Alla commemorazione erano presenti anche Claudio Mazzolani dell'Archivio
storico Fai (Imola) e Domenico Gavella di Ravenna. A Domenico
inoltre si deve un intervento (durante il dibattito) veramente
notevole.
In questi mesi abbiamo portato la discussione anche “fuori”
la scuola:
presso la biblioteca Bertoldi abbiamo allestito la mostra di
30 tavole di Matteo Fenoglio (sullo stragismo);
presso il Centro culturale Mercato abbiamo preparato una mostra
di foto di Uliano Lucas e una esposizione di riviste e libri
legati al periodo storico (tra le altre cose il numero di «Lotta
continua» del 20 dicembre 1969, i vari libri di Stajano,
Cederna, i libri sulle stragi, alcuni dischi in vinile, i libri
sul g8 ecc.). Avremmo voluto anche organizzare la proiezione
del documentario Sfiorando il muro di Silvia Giralucci
ma per il momento questa iniziativa è stata sospesa.
Vedremo in seguito.
Ma la vera commemorazione di Pinelli da parte della scuola forse
è un'altra: la sezione di storia contemporanea della
biblioteca della scuola media di Argenta verrà intitolata
a lui.
I libri che abbiamo raccolto (una mole interessante, e per il
numero e per la qualità) non li depositiamo fisicamente
nella biblioteca della scuola.

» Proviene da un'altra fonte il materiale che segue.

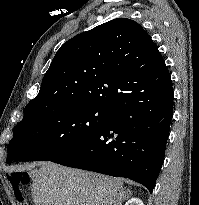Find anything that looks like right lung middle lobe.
Wrapping results in <instances>:
<instances>
[{
  "label": "right lung middle lobe",
  "instance_id": "obj_1",
  "mask_svg": "<svg viewBox=\"0 0 199 205\" xmlns=\"http://www.w3.org/2000/svg\"><path fill=\"white\" fill-rule=\"evenodd\" d=\"M109 119V109L92 105L57 103L26 107L8 144L6 162L56 159L89 140Z\"/></svg>",
  "mask_w": 199,
  "mask_h": 205
}]
</instances>
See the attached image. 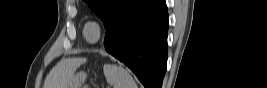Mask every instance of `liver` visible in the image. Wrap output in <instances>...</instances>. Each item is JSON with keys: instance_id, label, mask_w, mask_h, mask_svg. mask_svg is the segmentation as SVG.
<instances>
[{"instance_id": "1", "label": "liver", "mask_w": 267, "mask_h": 88, "mask_svg": "<svg viewBox=\"0 0 267 88\" xmlns=\"http://www.w3.org/2000/svg\"><path fill=\"white\" fill-rule=\"evenodd\" d=\"M82 62L81 58L62 59L47 74L44 88H67L74 72Z\"/></svg>"}]
</instances>
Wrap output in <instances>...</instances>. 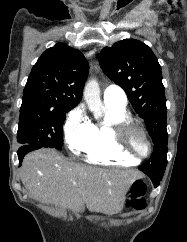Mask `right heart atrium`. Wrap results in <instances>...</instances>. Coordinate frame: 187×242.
<instances>
[{
  "label": "right heart atrium",
  "instance_id": "obj_1",
  "mask_svg": "<svg viewBox=\"0 0 187 242\" xmlns=\"http://www.w3.org/2000/svg\"><path fill=\"white\" fill-rule=\"evenodd\" d=\"M64 135L69 150L78 155L86 150L93 139V123L81 107L74 109L68 116Z\"/></svg>",
  "mask_w": 187,
  "mask_h": 242
}]
</instances>
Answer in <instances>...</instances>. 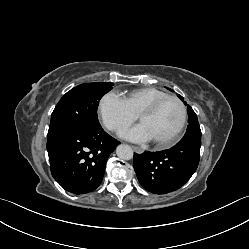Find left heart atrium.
Listing matches in <instances>:
<instances>
[{"instance_id":"obj_1","label":"left heart atrium","mask_w":249,"mask_h":249,"mask_svg":"<svg viewBox=\"0 0 249 249\" xmlns=\"http://www.w3.org/2000/svg\"><path fill=\"white\" fill-rule=\"evenodd\" d=\"M122 136L130 141L138 143L151 140V137L143 124L136 125L130 130L122 133Z\"/></svg>"}]
</instances>
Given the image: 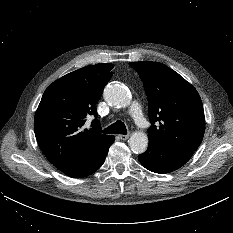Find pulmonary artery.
Instances as JSON below:
<instances>
[{
  "label": "pulmonary artery",
  "instance_id": "pulmonary-artery-1",
  "mask_svg": "<svg viewBox=\"0 0 233 233\" xmlns=\"http://www.w3.org/2000/svg\"><path fill=\"white\" fill-rule=\"evenodd\" d=\"M129 114L140 128H146L148 126V122L143 116L141 106L138 102H133L130 109Z\"/></svg>",
  "mask_w": 233,
  "mask_h": 233
}]
</instances>
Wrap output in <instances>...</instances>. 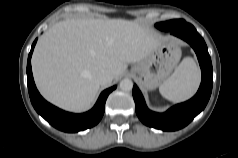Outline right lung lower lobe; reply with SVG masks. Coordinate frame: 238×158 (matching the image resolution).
Here are the masks:
<instances>
[{"label": "right lung lower lobe", "mask_w": 238, "mask_h": 158, "mask_svg": "<svg viewBox=\"0 0 238 158\" xmlns=\"http://www.w3.org/2000/svg\"><path fill=\"white\" fill-rule=\"evenodd\" d=\"M37 39L34 41L31 51L28 56L27 62V82L31 103L35 110L45 120H47L55 128L64 132H78L87 128L95 126L102 118L105 110V102L116 86L103 91L95 106L88 112L83 114H73L60 110L59 108L51 105L45 101L36 89L32 69H31V56L36 44Z\"/></svg>", "instance_id": "1"}]
</instances>
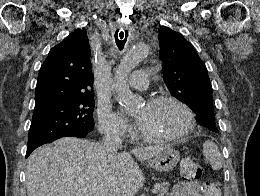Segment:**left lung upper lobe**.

Metteremo il catalogo in rete:
chi è interessato a qualche testo lo richiede, noi lo
portiamo a scuola e lo diamo in prestito. Si tratta di una biblioteca
virtuale ma attiva. I testi li abbiamo e sono di valore.
In conclusione abbiamo “occupato” diversi spazi
della città: dalla biblioteca al Centro culturale Mercato,
dalle aule dei liceo (dove ci hanno ospitato in tre classi per
la presentazione dell'attività), alla stessa sala del
Consiglio Comunale. Per non parlare delle classi della scuola
media – dove abbiamo svolto diversi momenti di riflessione.
Per questo non ci pare eccessivo dire che non solo la scuola
di Argenta ma anche la città di Argenta si è mossa
concretamente in memoria di Pinelli. Una scuola e una città
per Pinelli, potremmo dire dunque - aspettando il momento in
cui gli verrà dedicata finalmente una strada o una piazza.